I agree; use an equivalent square. That's what we did recently a bunch of circular drilled shafts for noise walls. We designed them as columns with moments then checked the shear capacity along the shafts. Everyone was OK with that approach.
 
@bridgebuster how did you treat the reinforcing steel within the drilled shaft?
Would you also need to reduce the area of the steel proportional to the area of concrete reduced to get it to fit within the smaller square cross-section?
It would depend on the amount of concrete and steel, but if so, it would seem as if a completely different square shaft would have to be analyzed, with the only link being that it had less capacity than the original circular shaft.


 
@jreit: The way we did it has nothing to do with WSD. There was no reduction of area. The sides of the square are the square root of the circle area. The same amount of rebar is used. This is the way I've always seen it done. Granted for deflection it would be based on "I" of the circular section.
 
Thank you all for the responses. I will keep the "equivalent" rectangle cross section in mind, but as I have already made a program that calculates circular cross section capacity with the whitney stress block, i will most likely just be using 8.15.4, where I just multiply those results by 0.35. But I was very interested how anyone else had approached the problem, so thanks! You all have been helpful as always.
 
Love WSD and still use it.

There are plenty of detailed and extensive books to download for free on Google books. Interesting stuff "bending and direct stress"; cohesion to calculate development length (very interesting to calculate the allowable concrete stresses on hooked bars); it's especially usefully for designing substructures.

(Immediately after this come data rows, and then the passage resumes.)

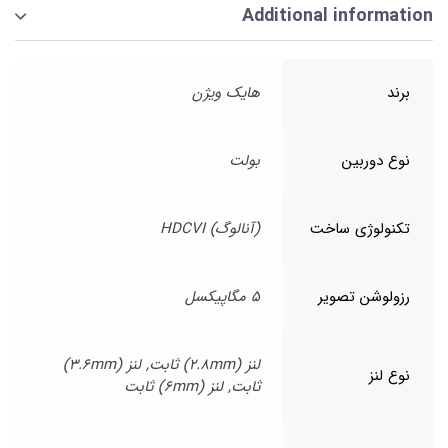
Additional information
برند
هایک ویژن
نوع دوربین
بولت
تکنولوژی ساخت
(آنالوگ) HDCVI
رزولوشن تصویر
5 مگاپیکسل
لنز (2.8mm) ثابت, لنز (3.6mm)
نوع لنز
ثابت, لنز (6mm) ثابت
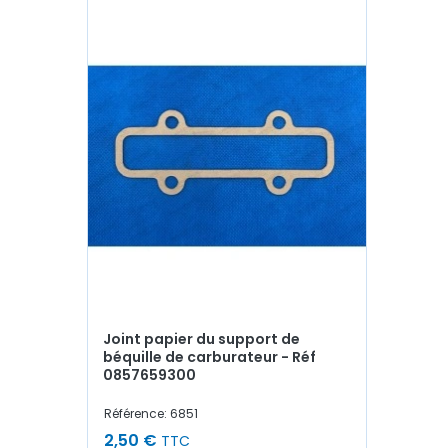
Joint papier du support de
béquille de carburateur - Réf
0857659300
Référence: 6851
2,50 €
TTC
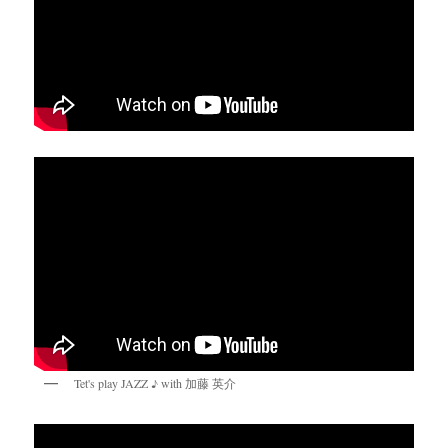
Tet's play JAZZ ♪ with 加藤 英介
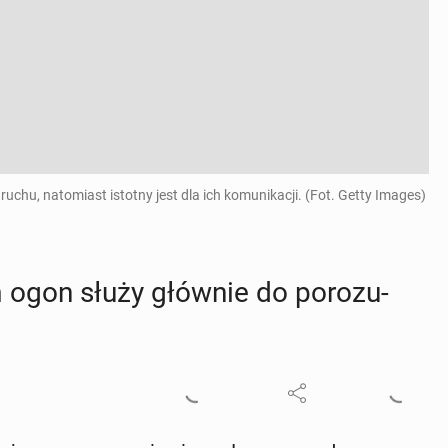
uchu, natomiast istotny jest dla ich komunikacji. (Fot. Getty Images)
 ogon służy głównie do po­ro­zu­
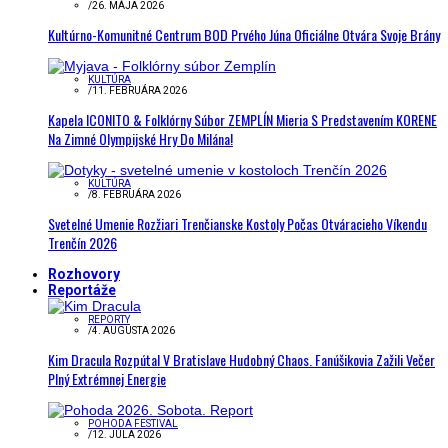
/
26. MÁJA 2026
Kultúrno-Komunitné Centrum BOD Prvého Júna Oficiálne Otvára Svoje Brány
KULTÚRA
/
11. FEBRUÁRA 2026
Kapela ICONITO & Folklórny Súbor ZEMPLÍN Mieria S Predstavením KORENE
Na Zimné Olympijské Hry Do Milána!
KULTÚRA
/
8. FEBRUÁRA 2026
Svetelné Umenie Rozžiari Trenčianske Kostoly Počas Otváracieho Víkendu
Trenčín 2026
Rozhovory
Reportáže
REPORTY
/
4. AUGUSTA 2026
Kim Dracula Rozpútal V Bratislave Hudobný Chaos. Fanúšikovia Zažili Večer
Plný Extrémnej Energie
POHODA FESTIVAL
/
12. JÚLA 2026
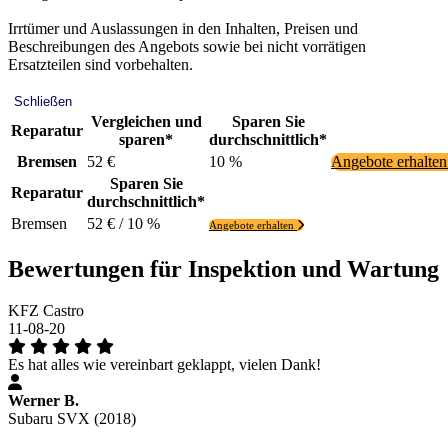
Irrtümer und Auslassungen in den Inhalten, Preisen und
Beschreibungen des Angebots sowie bei nicht vorrätigen
Ersatzteilen sind vorbehalten.
Schließen
Vergleichen und
Sparen Sie
Reparatur
sparen*
durchschnittlich*
Bremsen
52 €
10 %
Angebote erhalte
Sparen Sie
Reparatur
durchschnittlich*
Bremsen
52 € / 10 %
Angebote erhalten
Bewertungen für Inspektion und Wartung
KFZ Castro
11-08-20
Es hat alles wie vereinbart geklappt, vielen Dank!
Werner B.
Subaru SVX (2018)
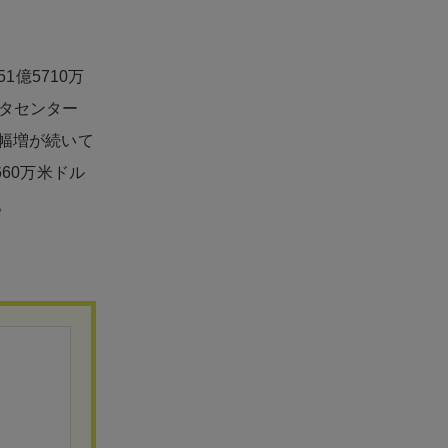
1億5710万
ータセンター
大幅増が続いて
60万米ドル
。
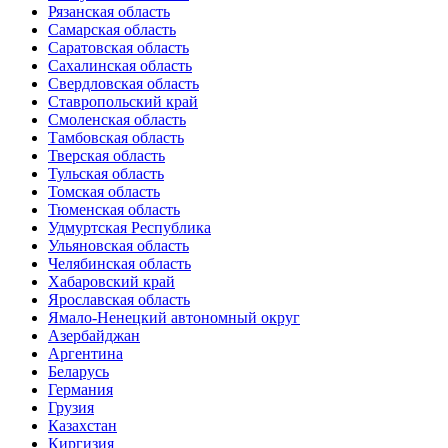
Рязанская область
Самарская область
Саратовская область
Сахалинская область
Свердловская область
Ставропольский край
Смоленская область
Тамбовская область
Тверская область
Тульская область
Томская область
Тюменская область
Удмуртская Республика
Ульяновская область
Челябинская область
Хабаровский край
Ярославская область
Ямало-Ненецкий автономный округ
Азербайджан
Аргентина
Беларусь
Германия
Грузия
Казахстан
Киргизия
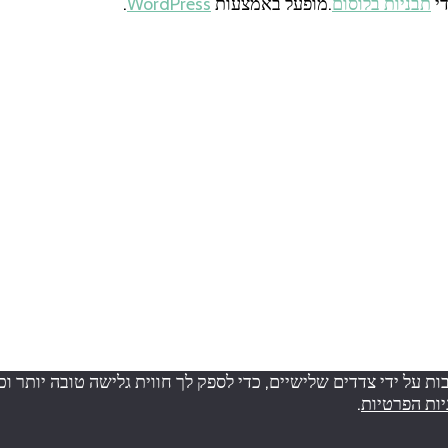
תבניות בלוסום
.מופעל באמצעות
WordPress
.
ה נעשה שימוש בטכנולוגיות איסוף מידע כגון Cookies, לרבות על ידי צדדים שלישיים, כדי לספק ל
יות הפרטיות
.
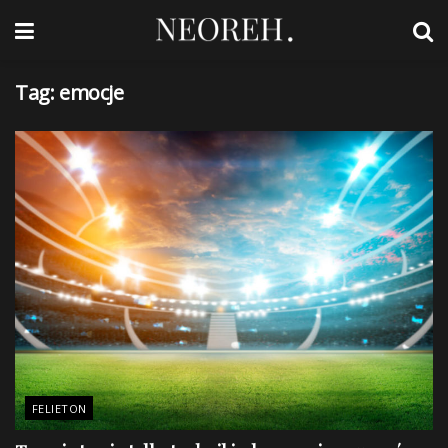
Tag:
emocje
FELIETON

AASHTO LFD only allows WSD for calculating moment and shear in beams without axial force. The other provisions are not really WSD, but calculating by LFD and than reducing by an artificially high loadfactor over phi, and then calling it "WSD".

Transforming a column into a rectangular section doesn't have anything to do specifically with WSD vs LFD/LRFD. I believe that method is probably still explained in ACI 318 (I don't have a current edition).